For a second consecutive year, maximum fines for Department of Labor safety and health agencies has increased, to keep pace with inflation. The 1.02 percent increase is in line with the Consumer Price Index inflation rate as of October 2017. OSHA made the announcement earlier this month.
The higher fines are now effective, following the mandate of a 2015 law requiring the department to annually raise fines starting in 2017. Prior to the law, Occupational Safety and Health Administration fines hadn’t increased since 1990.
The 28 states and territories with their own workplace safety and health agencies are expected to follow the federal government’s lead and raise their fines. OSHA has allowed states to take their time adopting past increases, because some states requires approval of the state’s legislature, or a rule-making board that meets infrequently, to raise fines.
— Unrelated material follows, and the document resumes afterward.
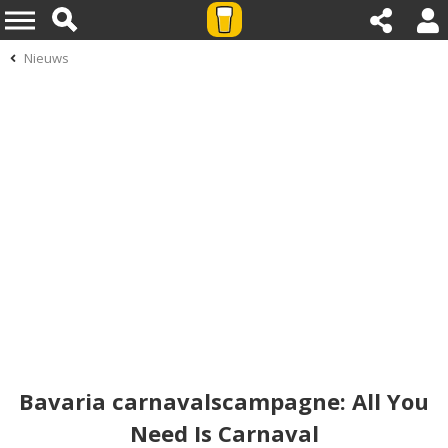
Nieuws
Bavaria carnavalscampagne: All You
Need Is Carnaval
The new maximum OSHA penalties are:
- Repeat: $129,336, up from $126,749
- Willful: $129,336, up from $126,749
- Serious: $12,934, up from $12,675
- Other-than-serious: $12,934, up from $12,675
Most employers won’t face having to pay OSHA fines close to the new maximums because fines are based on several factors such as the severity of the hazard posed to workers and the number of employees at the business. For example, according to OSHA data in fiscal year 2017 the average serious fine was $3,553, about 28 percent of the former penalty cap.